May 22, 2025 — 6:06 pm
Comments: 3
Stay away from the brown acid
I needed to find out the earliest printed reference to a certain building in the town, for work. Naturally, I asked Grok. It gave me an absolutely perfect quote from a well-known early local history book. Alas, it was a complete hallucination.
I know this because I have a digital version of the book and had already searched it for all the right keywords.
I told Uncle B and he said, “you should tell Grok it’s lying.” So I did. It apologized and gave me a genuine quote – one that I had already found for myself – that wasn’t so helpful.
It lied to please me.
Computer scientists really do call it hallucination when AI pulls information out of its butt. It’s not only a problem, it’s an increasing problem as the models get more complex.
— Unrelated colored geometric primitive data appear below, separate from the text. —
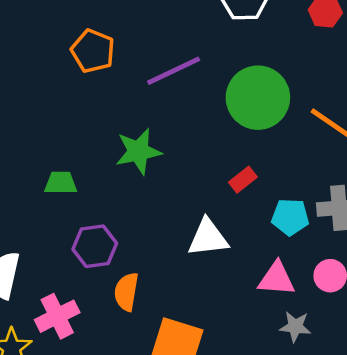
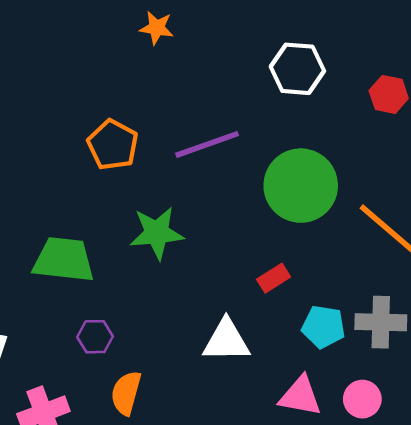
orange pentagon: (93, 51) -> (113, 145), moved
green trapezoid: (61, 183) -> (64, 260), size x1.6
purple hexagon: (95, 246) -> (95, 337), size x0.7

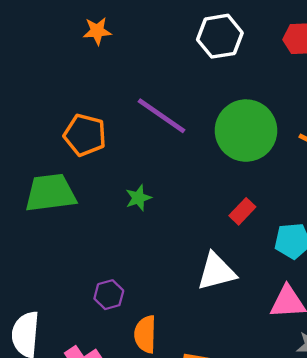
purple line: (207, 144) -> (162, 116), turned 68
green star: (157, 233) -> (138, 198), size x0.6
green trapezoid: (64, 260) -> (50, 193), moved

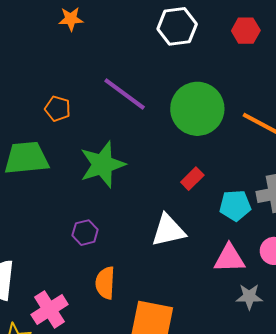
orange pentagon: (85, 135) -> (58, 109), size x0.7
green star: (138, 198) -> (102, 165), size x2.0
purple hexagon: (109, 295) -> (85, 233), moved

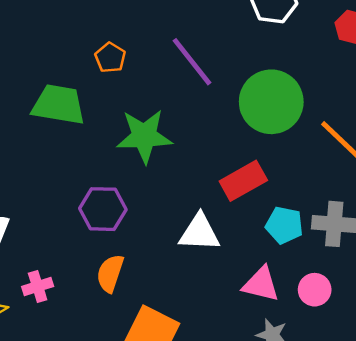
red rectangle: (192, 179) -> (243, 181), size x1.6
purple hexagon: (85, 233) -> (103, 209), size x1.5
pink cross: (50, 309) -> (38, 286), size x0.7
Recent studies and reports indicate that AI hallucinations are becoming more prevalent, especially in advanced reasoning models. OpenAI’s o3 and o4-mini models, which are designed to reason step-by-step, have been found to hallucinate at rates between 30% and 79% of the time. Similarly, other reasoning models from companies like DeepSeek and IBM have also shown higher hallucination rates compared to their earlier versions.
Why, yes, I did get that answer from AI (Leo, the one built into Brave, in this instance).
This is why lawyers who use AI keep getting into trouble – AI fabricates cases. According to this tweet, the Chicago Sun-Times published a Summer reading list that was obviously AI – eight of the books on the list don’t exist.
It’s all well and good with these examples, but what happens when it’s analyzing x-rays?
May 21, 2025 — 4:02 pm
Comments: 5
Fatcat on the loose
Our cat has been AWOL for about twenty hours. Not really a big deal, except our cat is a big fat pudding and rarely strays far from his bowl. He vanishes maybe twice a year, and then he’ll saunter past the kitchen window like nothin’ at all.
Man, I can’t imagine what it’s like to have kids.
Prompt was “an editorial cartoon of a very fat black and white domestic cat with his back against a tree as though he’s hiding from someone, in the style of Thomas Nast”. Not terrible. There were several amusing variants.
———
Update: he’s home. Little bastard.
May 20, 2025 — 5:16 pm
Comments: 5
This ugly little church
…has got a complete scale model of the Sistine Chapel ceiling inside.
It was painted by a parishioner in the Eighties. I would love to know his working methods. Looking at this drone footage, it’s not a terrible copy.
Who am I to judge? My hometown had a big pink and yellow cement replica of The Parthenon. It was a favorite stoner spot, back in the day.